*Your objective*:
Write the entries out again exactly; any picture among them gets left out.

(Dataset entries)
>>>
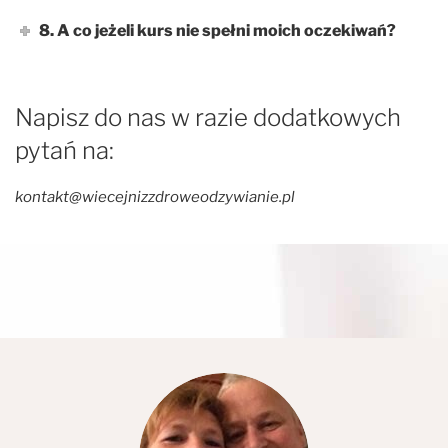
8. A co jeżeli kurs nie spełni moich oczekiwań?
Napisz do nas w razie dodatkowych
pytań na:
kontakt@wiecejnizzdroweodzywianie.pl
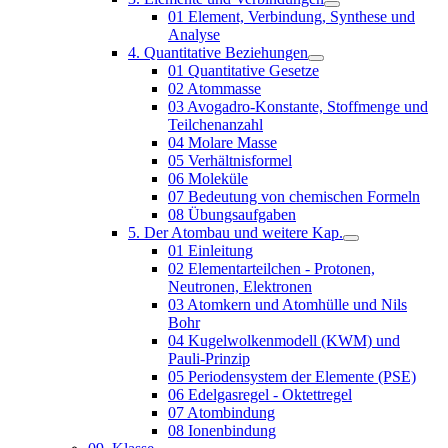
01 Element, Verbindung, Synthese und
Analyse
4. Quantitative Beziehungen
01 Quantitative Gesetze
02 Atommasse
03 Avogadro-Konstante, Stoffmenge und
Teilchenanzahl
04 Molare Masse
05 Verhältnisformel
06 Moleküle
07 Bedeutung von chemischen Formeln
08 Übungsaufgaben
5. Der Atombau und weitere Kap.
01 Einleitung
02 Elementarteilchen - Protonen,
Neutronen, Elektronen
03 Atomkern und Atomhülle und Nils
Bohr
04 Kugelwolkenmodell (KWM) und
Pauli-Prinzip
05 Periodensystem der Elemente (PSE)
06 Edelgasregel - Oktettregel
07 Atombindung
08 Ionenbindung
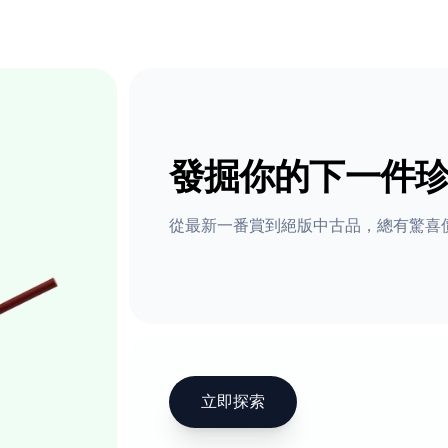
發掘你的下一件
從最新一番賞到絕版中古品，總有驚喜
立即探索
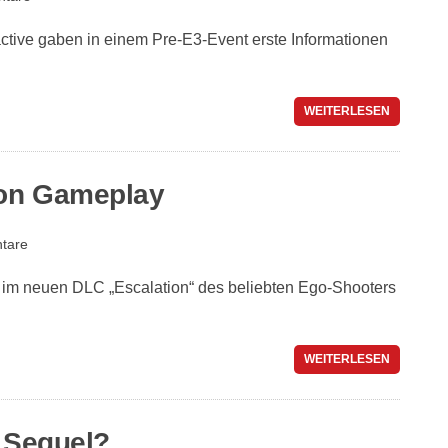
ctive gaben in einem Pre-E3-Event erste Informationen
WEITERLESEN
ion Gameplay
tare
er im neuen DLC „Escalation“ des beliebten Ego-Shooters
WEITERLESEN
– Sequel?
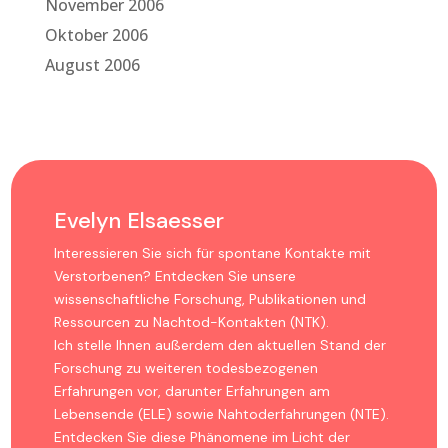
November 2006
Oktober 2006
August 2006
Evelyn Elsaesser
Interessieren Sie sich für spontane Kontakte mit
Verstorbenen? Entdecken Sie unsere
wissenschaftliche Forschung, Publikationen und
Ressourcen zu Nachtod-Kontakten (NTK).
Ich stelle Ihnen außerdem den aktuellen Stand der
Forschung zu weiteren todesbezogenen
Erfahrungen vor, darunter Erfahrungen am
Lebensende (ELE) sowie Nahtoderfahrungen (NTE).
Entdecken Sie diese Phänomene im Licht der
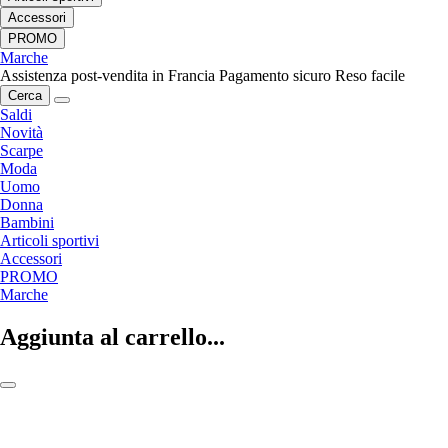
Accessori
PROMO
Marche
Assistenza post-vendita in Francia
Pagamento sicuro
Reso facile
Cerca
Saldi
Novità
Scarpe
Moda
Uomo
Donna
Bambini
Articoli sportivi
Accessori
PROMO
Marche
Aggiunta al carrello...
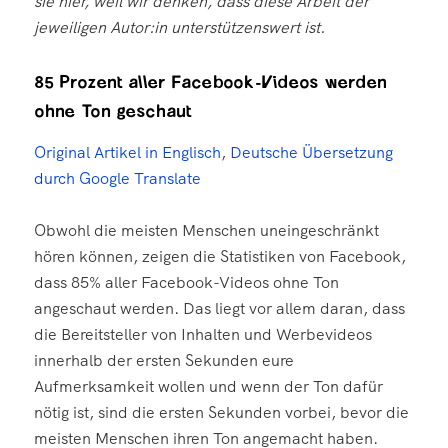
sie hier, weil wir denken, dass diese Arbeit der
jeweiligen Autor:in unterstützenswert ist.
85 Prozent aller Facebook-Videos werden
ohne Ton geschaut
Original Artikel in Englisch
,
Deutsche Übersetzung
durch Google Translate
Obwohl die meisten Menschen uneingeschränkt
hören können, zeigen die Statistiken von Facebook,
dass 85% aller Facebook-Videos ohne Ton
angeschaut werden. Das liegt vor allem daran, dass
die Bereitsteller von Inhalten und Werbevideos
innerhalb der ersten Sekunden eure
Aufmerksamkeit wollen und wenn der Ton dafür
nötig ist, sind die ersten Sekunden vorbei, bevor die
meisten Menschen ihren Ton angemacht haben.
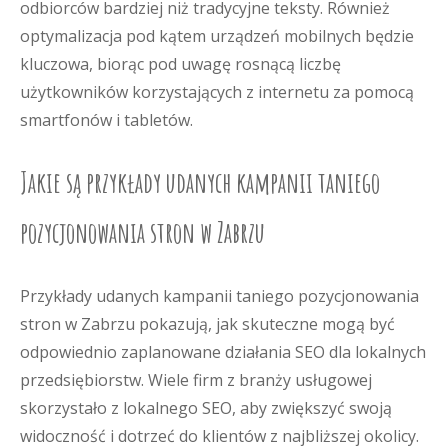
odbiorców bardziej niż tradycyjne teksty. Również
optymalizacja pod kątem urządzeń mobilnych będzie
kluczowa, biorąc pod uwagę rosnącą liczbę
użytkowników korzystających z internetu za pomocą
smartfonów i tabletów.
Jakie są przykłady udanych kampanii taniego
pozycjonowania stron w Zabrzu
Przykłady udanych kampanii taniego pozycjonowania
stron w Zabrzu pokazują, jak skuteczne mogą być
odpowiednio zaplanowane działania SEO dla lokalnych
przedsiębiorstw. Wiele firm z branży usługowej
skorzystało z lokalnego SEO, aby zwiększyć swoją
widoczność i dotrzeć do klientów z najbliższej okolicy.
<<<
*Task response*:
8. A co jeżeli kurs nie spełni moich oczekiwań?
Napisz do nas w razie dodatkowych
pytań na:
kontakt@wiecejnizzdroweodzywianie.pl
01 Element, Verbindung, Synthese und
Analyse
4. Quantitative Beziehungen
01 Quantitative Gesetze
02 Atommasse
03 Avogadro-Konstante, Stoffmenge und
Teilchenanzahl
04 Molare Masse
05 Verhältnisformel
06 Moleküle
07 Bedeutung von chemischen Formeln
08 Übungsaufgaben
5. Der Atombau und weitere Kap.
01 Einleitung
02 Elementarteilchen - Protonen,
Neutronen, Elektronen
03 Atomkern und Atomhülle und Nils
Bohr
04 Kugelwolkenmodell (KWM) und
Pauli-Prinzip
05 Periodensystem der Elemente (PSE)
06 Edelgasregel - Oktettregel
07 Atombindung
08 Ionenbindung
發掘你的下一件
從最新一番賞到絕版中古品，總有驚喜
立即探索
ctive gaben in einem Pre-E3-Event erste Informationen
WEITERLESEN
ion Gameplay
tare
er im neuen DLC „Escalation“ des beliebten Ego-Shooters
WEITERLESEN
– Sequel?
November 2006
Oktober 2006
August 2006
Evelyn Elsaesser
Interessieren Sie sich für spontane Kontakte mit
Verstorbenen? Entdecken Sie unsere
wissenschaftliche Forschung, Publikationen und
Ressourcen zu Nachtod-Kontakten (NTK).
Ich stelle Ihnen außerdem den aktuellen Stand der
Forschung zu weiteren todesbezogenen
Erfahrungen vor, darunter Erfahrungen am
Lebensende (ELE) sowie Nahtoderfahrungen (NTE).
Entdecken Sie diese Phänomene im Licht der
Accessori
PROMO
Marche
Assistenza post-vendita in Francia
Pagamento sicuro
Reso facile
Cerca
Saldi
Novità
Scarpe
Moda
Uomo
Donna
Bambini
Articoli sportivi
Accessori
PROMO
Marche
Aggiunta al carrello...
sie hier, weil wir denken, dass diese Arbeit der
jeweiligen Autor:in unterstützenswert ist.
85 Prozent aller Facebook-Videos werden
ohne Ton geschaut
Original Artikel in Englisch
,
Deutsche Übersetzung
durch Google Translate
Obwohl die meisten Menschen uneingeschränkt
hören können, zeigen die Statistiken von Facebook,
dass 85% aller Facebook-Videos ohne Ton
angeschaut werden. Das liegt vor allem daran, dass
die Bereitsteller von Inhalten und Werbevideos
innerhalb der ersten Sekunden eure
Aufmerksamkeit wollen und wenn der Ton dafür
nötig ist, sind die ersten Sekunden vorbei, bevor die
meisten Menschen ihren Ton angemacht haben.
odbiorców bardziej niż tradycyjne teksty. Również
optymalizacja pod kątem urządzeń mobilnych będzie
kluczowa, biorąc pod uwagę rosnącą liczbę
użytkowników korzystających z internetu za pomocą
smartfonów i tabletów.
Jakie są przykłady udanych kampanii taniego
pozycjonowania stron w Zabrzu
Przykłady udanych kampanii taniego pozycjonowania
stron w Zabrzu pokazują, jak skuteczne mogą być
odpowiednio zaplanowane działania SEO dla lokalnych
przedsiębiorstw. Wiele firm z branży usługowej
skorzystało z lokalnego SEO, aby zwiększyć swoją
widoczność i dotrzeć do klientów z najbliższej okolicy.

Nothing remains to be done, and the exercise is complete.